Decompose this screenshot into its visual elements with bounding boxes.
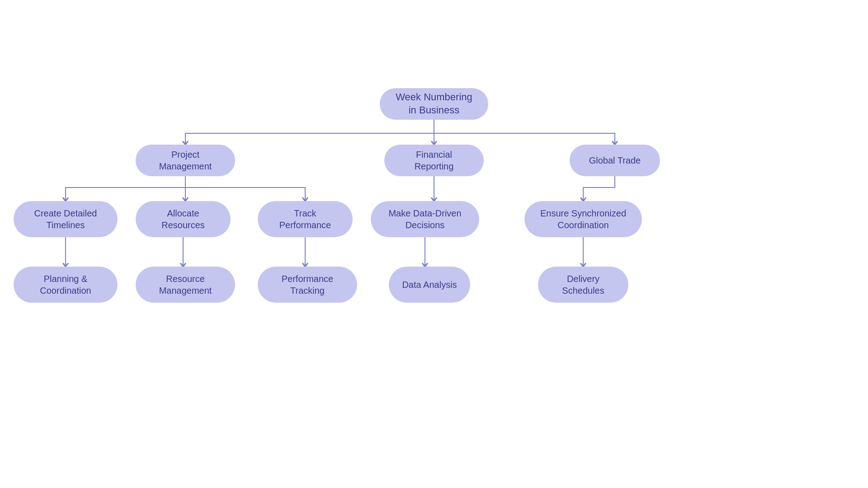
node-track-performance: Track Performance: [258, 201, 353, 237]
node-delivery-schedules: Delivery Schedules: [538, 267, 628, 303]
connectors-svg: [0, 0, 868, 488]
node-allocate-resources: Allocate Resources: [136, 201, 231, 237]
node-create-detailed-timelines: Create Detailed Timelines: [14, 201, 118, 237]
node-financial-reporting: Financial Reporting: [384, 145, 484, 176]
node-performance-tracking: Performance Tracking: [258, 267, 357, 303]
node-ensure-synchronized-coordination: Ensure Synchronized Coordination: [524, 201, 642, 237]
diagram-container: Week Numbering in Business Project Manag…: [0, 0, 868, 488]
node-project-management: Project Management: [136, 145, 235, 176]
node-global-trade: Global Trade: [570, 145, 660, 176]
node-resource-management: Resource Management: [136, 267, 235, 303]
node-planning-coordination: Planning & Coordination: [14, 267, 118, 303]
node-make-data-driven-decisions: Make Data-Driven Decisions: [371, 201, 479, 237]
node-root: Week Numbering in Business: [380, 88, 488, 120]
node-data-analysis: Data Analysis: [389, 267, 470, 303]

##########

▸ **AIM OF THE EXERCISE**: Retype all of the data above word for word, excluding the pictures.

▸ **TASK RESULT**:
Decompose this screenshot into its visual elements with bounding boxes.
node-track-performance: Track Performance: [258, 201, 353, 237]
node-delivery-schedules: Delivery Schedules: [538, 267, 628, 303]
connectors-svg: [0, 0, 868, 488]
node-allocate-resources: Allocate Resources: [136, 201, 231, 237]
node-create-detailed-timelines: Create Detailed Timelines: [14, 201, 118, 237]
node-financial-reporting: Financial Reporting: [384, 145, 484, 176]
node-performance-tracking: Performance Tracking: [258, 267, 357, 303]
node-ensure-synchronized-coordination: Ensure Synchronized Coordination: [524, 201, 642, 237]
diagram-container: Week Numbering in Business Project Manag…: [0, 0, 868, 488]
node-project-management: Project Management: [136, 145, 235, 176]
node-global-trade: Global Trade: [570, 145, 660, 176]
node-resource-management: Resource Management: [136, 267, 235, 303]
node-planning-coordination: Planning & Coordination: [14, 267, 118, 303]
node-make-data-driven-decisions: Make Data-Driven Decisions: [371, 201, 479, 237]
node-root: Week Numbering in Business: [380, 88, 488, 120]
node-data-analysis: Data Analysis: [389, 267, 470, 303]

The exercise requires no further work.